If a line in the listing below has the string "Golf", copy it out.

--- Data to use ---

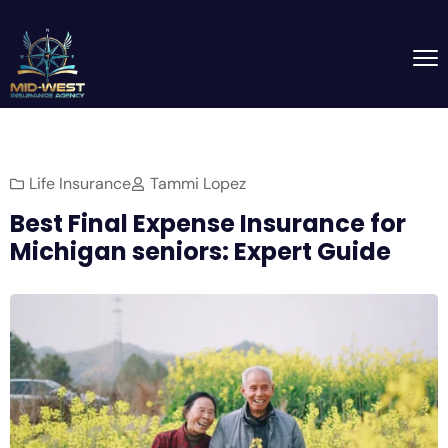
Life Insurance
Tammi Lopez
Best Final Expense Insurance for
Michigan seniors: Expert Guide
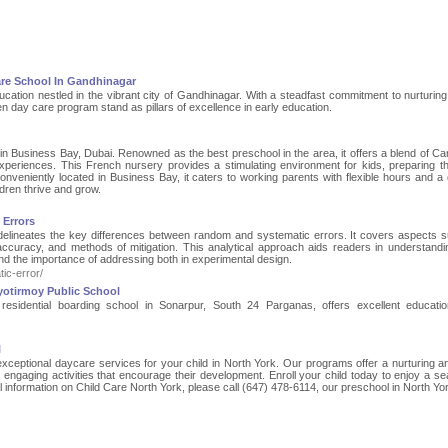
are School In Gandhinagar
ucation nestled in the vibrant city of Gandhinagar. With a steadfast commitment to nurturin
n day care program stand as pillars of excellence in early education.
 in Business Bay, Dubai. Renowned as the best preschool in the area, it offers a blend of Ca
 experiences. This French nursery provides a stimulating environment for kids, preparing t
nveniently located in Business Bay, it caters to working parents with flexible hours and a
ldren thrive and grow.
 Errors
e delineates the key differences between random and systematic errors. It covers aspects 
d accuracy, and methods of mitigation. This analytical approach aids readers in understand
 the importance of addressing both in experimental design.
ic-error/
yotirmoy Public School
 residential boarding school in Sonarpur, South 24 Parganas, offers excellent educati
l
exceptional daycare services for your child in North York. Our programs offer a nurturing a
h engaging activities that encourage their development. Enroll your child today to enjoy a s
 information on Child Care North York, please call (647) 478-6114, our preschool in North Yo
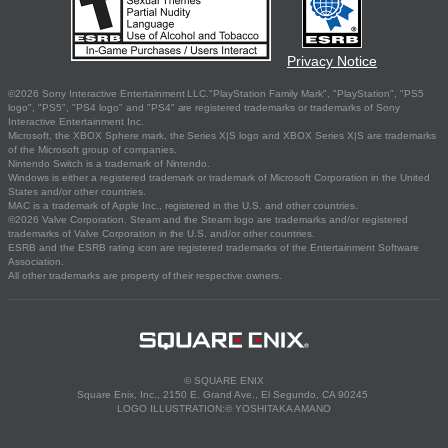
Privacy Notice
©2026 Sony Interactive Entertainment LLC."PlayStation Family Mark", "PlayStation", "PS5
logo", "PS5", "PS4 logo" and "PS4" are registered trademarks or trademarks of Sony
Interactive Entertainment Inc.
Microsoft, the XBOX Sphere mark, the Series X|S logo and XBOX Series X|S are trademarks
of the Microsoft group of companies.
Nintendo Switch is a trademark of Nintendo.
Windows is either a registered trademark or trademark of Microsoft Corporation in the United
States and/or other countries.
MAC is a trademark of Apple Inc., registered in the U.S. and other countries.
©2026 Valve Corporation. Steam and the Steam logo are trademarks and/or registered
trademarks of Valve Corporation in the U.S. and/or other countries.
ESRB and the ESRB rating icon are registered trademarks of the Entertainment Software
Association.
All other trademarks are property of their respective owners.
© SQUARE ENIX
Square Enix, Inc., 2150 E. Grand Ave., El Segundo, CA 90245
LOGO ILLUSTRATION:© YOSHITAKA AMANO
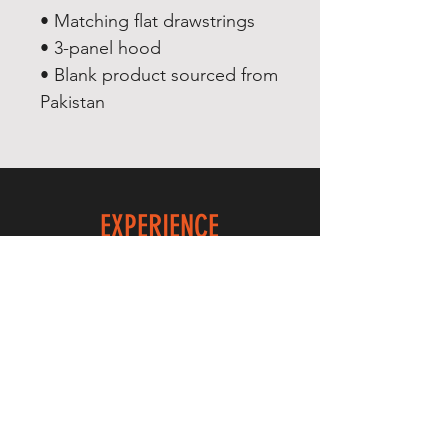
• Matching flat drawstrings
• 3-panel hood
• Blank product sourced from 
Pakistan
EXPERIENCE
Quick or Dead
Shop
Culture
THE LAW
Shipping & Returns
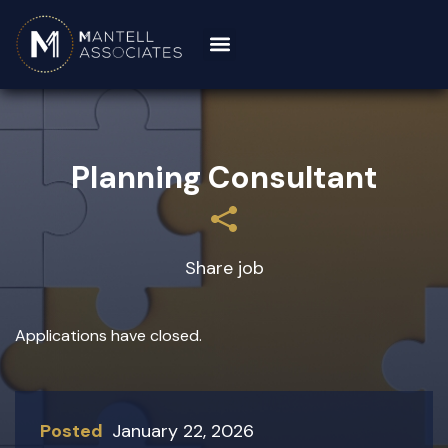
Planning Consultant
Share job
Applications have closed.
Posted
January 22, 2026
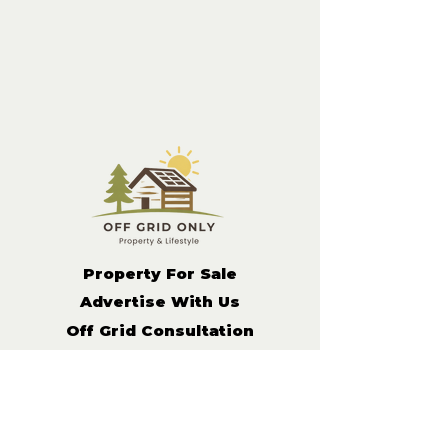
Property For Sale
Advertise With Us
Off Grid Consultation
Get in
Contact
Off Grid Living Tips
Remote Income Support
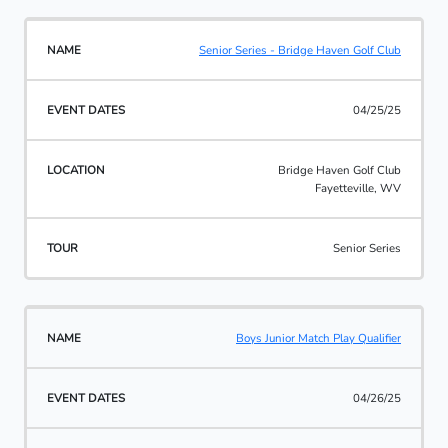
Senior Series - Bridge Haven Golf Club
04/25/25
Bridge Haven Golf Club
Fayetteville, WV
Senior Series
Boys Junior Match Play Qualifier
04/26/25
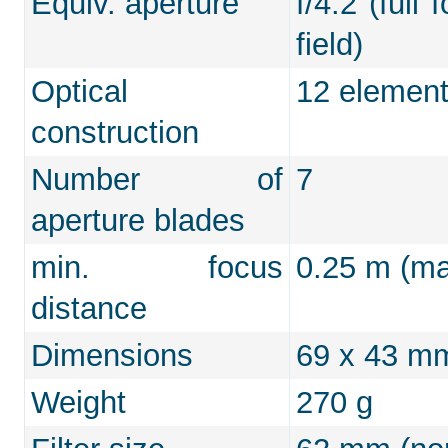
Equiv. aperture
f/4.2 (full
field)
Optical
12 element
construction
Number of
7
aperture blades
min. focus
0.25 m (max
distance
Dimensions
69 x 43 m
Weight
270 g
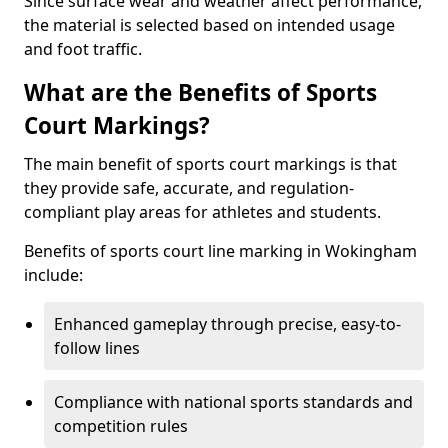
Since surface wear and weather affect performance,
the material is selected based on intended usage
and foot traffic.
What are the Benefits of Sports
Court Markings?
The main benefit of sports court markings is that
they provide safe, accurate, and regulation-
compliant play areas for athletes and students.
Benefits of sports court line marking in Wokingham
include:
Enhanced gameplay through precise, easy-to-
follow lines
Compliance with national sports standards and
competition rules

---

> [Response to this task]
Senior Series - Bridge Haven Golf Club
Bridge Haven Golf Club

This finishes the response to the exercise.